Its no big surprise that in 1915 an advertisement for an automobile company wouldn't mention horsepower, fuel economy or airbags. Customers back then probably just wanted to know how much the horseless carriage would cost and how easy the thing would crank start, right?
But it turns out advertising in 1915 could be a bit more sophisticated than that. Cadillac responded to some negative stories about their products and to the critics who questioned their perceived leadership with a full page ad in the New York Post featuring this eloquent and terse essay by Theodore MacManus. I might even describe the tone as highbrow smack talk. Highly recommended. Looks imposing but its a quick read.
The Penalty of Leadership
In every field of human endeavor, he that is first must perpetually live in the white light of publicity. Whether the leadership be vested in a man or in a manufactured product, emulation and envy are ever at work. In art, in literature, in music, in industry, the reward and the punishment are always the same. The reward is widespread recognition; the punishment, fierce denial and detraction. When a man’s work becomes a standard for the whole world, it also becomes a target for the shafts of the envious few. If his work be merely mediocre, he will be left severely alone - if he achieve a masterpiece, it will set a million tongues a-wagging. Jealousy does not protrude its forked tongue at the artist who produces a commonplace painting. Whatsoever you write, or paint, or play, or sing, or build, no one will strive to surpass or to slander you, unless your work be stamped with the seal of genius. Long, long after a great work or a good work has been done, those who are disappointed or envious continue to cry out that it cannot be done. Spiteful little voices in the domain of art were raised against our own Whistler as a mountebank, long after the big world had acclaimed him its greatest genius. Multitudes flocked to worship at the shrine of Wagner, while the little group of those whom he had dethroned and displaced argued angrily that he was no musician at all. The little world continued to protest that Fulton could not build a steamboat, while the big world flocked to the river to see his boat steam by.

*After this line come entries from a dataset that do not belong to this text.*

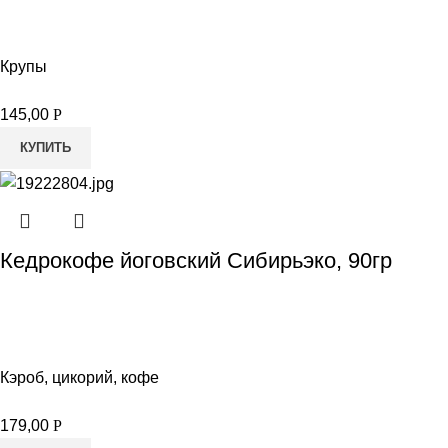
Крупы
145,00
Р
КУПИТЬ
Кедрокофе йоговский Сибирьэко, 90гр
Кэроб, цикорий, кофе
179,00
Р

The leader is assailed because he is the leader, and the effort to equal him is merely added proof of that leadership. Failing to equal or to excel, the follower seeks to depreciate and to destroy - but only confirms once more the superiority of that which he strives to supplant. There is nothing new in this. It is as old as the world and as old as the human passions - envy, fear, greed, ambition, and the desire to surpass. And it all avails nothing. If the leader truly leads, he remains - the leader. Master-poet, master-painter, master-workman, each in his turn is assailed, and each holds his laurels through the ages. That which is good or great makes itself known, no matter how loud the clamor of denial. That which deserves to live - lives.
By Theodore F. MacManus
The message is timeless, like the design of the modern day Cadillac CTS Coupe.